← Back to Nextbridge

Security at Nextbridge

We take security reports seriously. This page documents how to report a vulnerability, what's in scope, what to expect from us, and the protections we've already built in.

Report a vulnerability

Email security@nextbridge.exchange with a clear technical description, reproduction steps, and your assessment of impact. If the issue is sensitive, request our PGP key in the first message — we'll send it and switch to encrypted mail.

Machine-readable contact info also lives at /.well-known/security.txt (RFC 9116).

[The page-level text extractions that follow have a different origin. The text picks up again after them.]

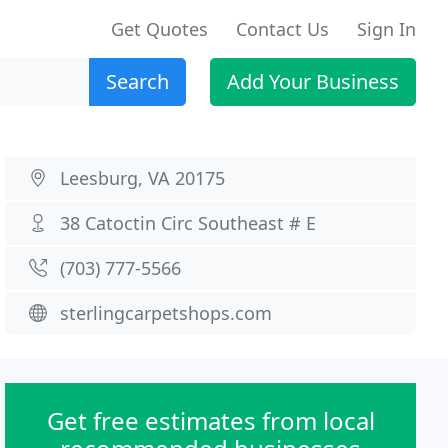
Get Quotes
Contact Us
Sign In
Search
Add Your Business
Leesburg, VA 20175
38 Catoctin Circ Southeast # E
(703) 777-5566
sterlingcarpetshops.com
Get free estimates from local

Please do not post details publicly until we've confirmed and shipped a fix. We aim to acknowledge reports within 48 hours and ship critical fixes within 7 days.

Scope

In scope:

  • The nextbridge.exchange domain and its subdomains.
  • The Public API v1 surface at /api/v1/*.
  • The MCP server at /api/mcp.
  • The @nextbridge/sdk npm package.
  • On-chain withdrawal signing (BTC, EVM chains, TRC20, SOL, LTC, DOGE).

Out of scope:

  • Denial-of-service attacks (we use Cloudflare + Vercel rate-limits already).
  • Social-engineering of staff, users, or third parties.
  • Vulnerabilities requiring physical access to a user's device.
  • Self-XSS that requires the victim to paste attacker-supplied content.
  • Missing security headers without a demonstrable attack chain.
  • Reports from automated scanners with no manual verification.

What's already protected

Helpful context before you go hunting — these are deliberate design choices:

  • API keys are sha256-hashed at rest. The plaintext is shown once at creation and never again.
  • Granular scopes (read / trade / withdraw / admin) gate every v1 route. Per-key rate-limit overrides + optional IP allowlist add a second layer.
  • 2FA-gated writes: withdrawals and address-allowlist edits both require a valid TOTP code at request time.
  • Address allowlist (strict mode): when enabled, withdrawals can only target pre-approved destinations.
  • Idempotency-Key on every write endpoint prevents double-execution on client retries (24h replay window).
  • Audit log: every authenticated write writes a row to ApiKeyAuditLog with caller IP, scope, key id.
  • HMAC-SHA256 webhook signatures with a per-subscription secret + a 5-minute timestamp window — receivers can verify our outbound deliveries.
  • Proof of Reserves published monthly — every user can independently verify their balance is in the snapshot. See /proof-of-reserves.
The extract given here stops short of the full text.